# YOUR ASSIGNMENT:
Locate the line containing "最新情報 (906, 33)", then please write out that line and all the lines below it in the entries exactly.

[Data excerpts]
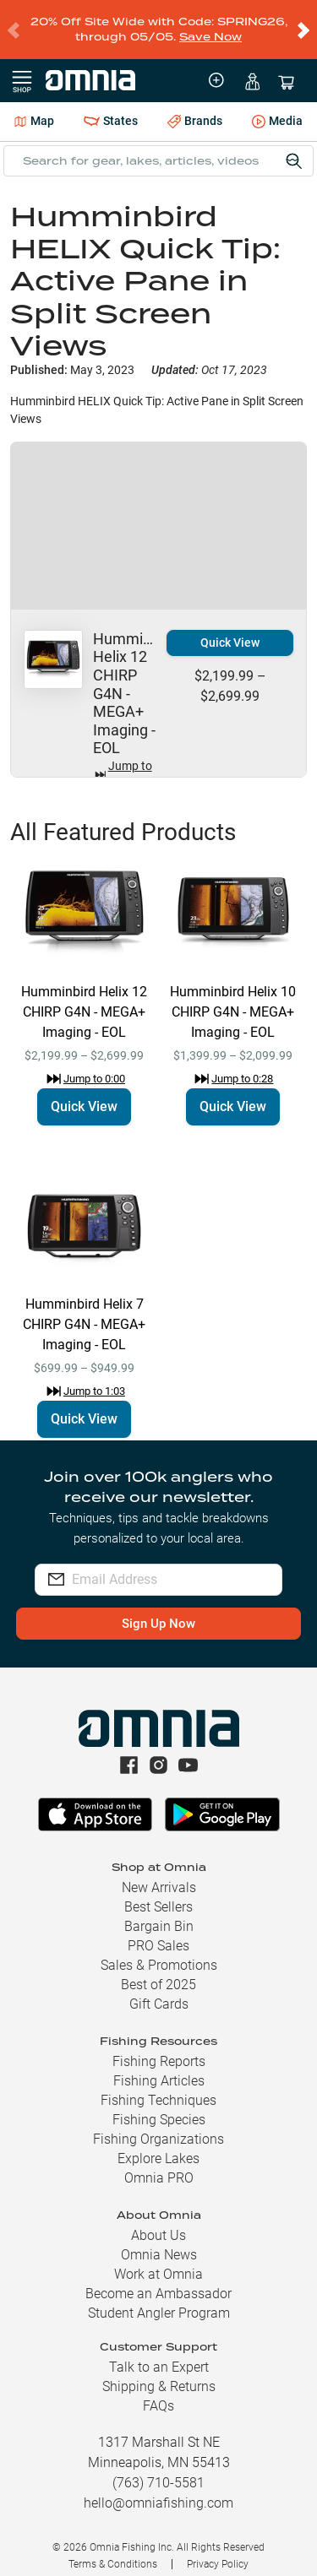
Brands (194, 107)
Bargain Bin (159, 1913)
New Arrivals (159, 1874)
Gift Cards (159, 1990)
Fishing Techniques (158, 2087)
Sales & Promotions (159, 1952)
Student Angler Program (159, 2299)
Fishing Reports (158, 2048)
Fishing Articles (159, 2067)
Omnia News (159, 2241)
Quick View (230, 629)
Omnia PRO (159, 2164)
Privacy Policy (218, 2551)
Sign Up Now (158, 1610)
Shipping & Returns (159, 2373)
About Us (158, 2222)
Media (277, 109)
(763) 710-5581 (158, 2469)
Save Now (210, 30)
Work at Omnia (158, 2261)
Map (34, 107)
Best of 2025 (158, 1971)
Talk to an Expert (159, 2354)
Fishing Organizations (158, 2126)
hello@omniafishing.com (158, 2489)
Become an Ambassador (158, 2280)
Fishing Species (158, 2106)
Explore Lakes (158, 2145)
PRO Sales (158, 1932)
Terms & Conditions (112, 2551)
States (111, 108)
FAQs (158, 2392)
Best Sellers (158, 1893)
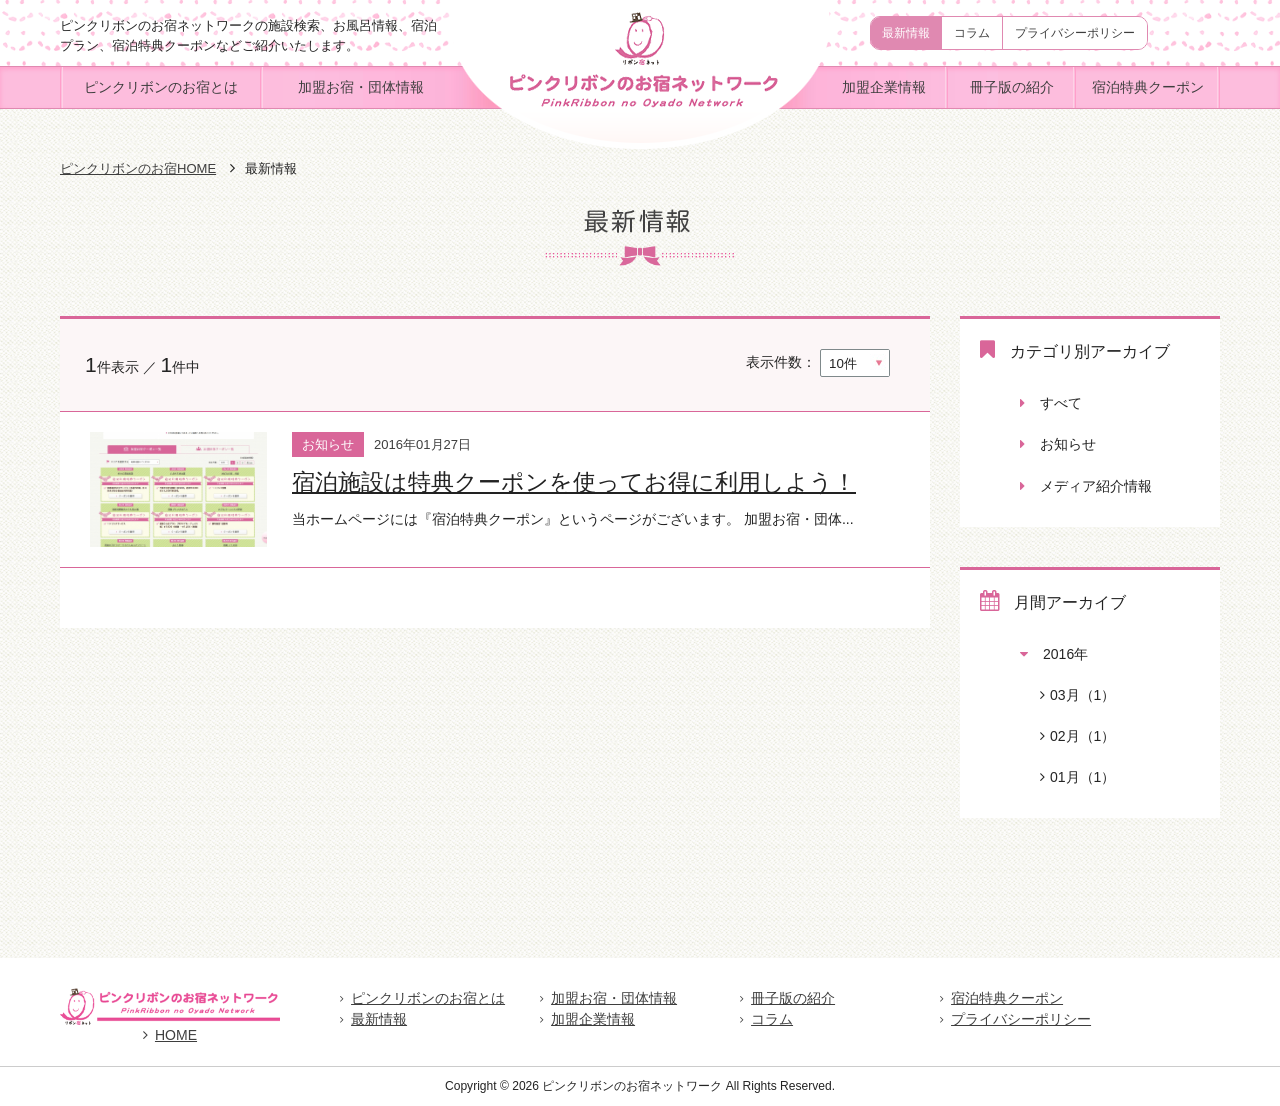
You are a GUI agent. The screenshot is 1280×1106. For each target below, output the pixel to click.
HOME (170, 1035)
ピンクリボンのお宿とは (161, 87)
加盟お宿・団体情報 (361, 87)
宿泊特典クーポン (1148, 87)
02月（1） (1067, 736)
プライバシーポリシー (1075, 33)
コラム (972, 33)
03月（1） (1067, 695)
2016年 (1054, 654)
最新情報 (906, 33)
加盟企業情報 (884, 87)
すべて (1051, 403)
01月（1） (1067, 777)
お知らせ (1058, 444)
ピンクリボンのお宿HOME (138, 168)
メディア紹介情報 (1086, 486)
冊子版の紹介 (1012, 87)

# RESULT FOR THIS EXERCISE:
最新情報 (906, 33)
加盟企業情報 (884, 87)
すべて (1051, 403)
01月（1） (1067, 777)
お知らせ (1058, 444)
ピンクリボンのお宿HOME (138, 168)
メディア紹介情報 (1086, 486)
冊子版の紹介 (1012, 87)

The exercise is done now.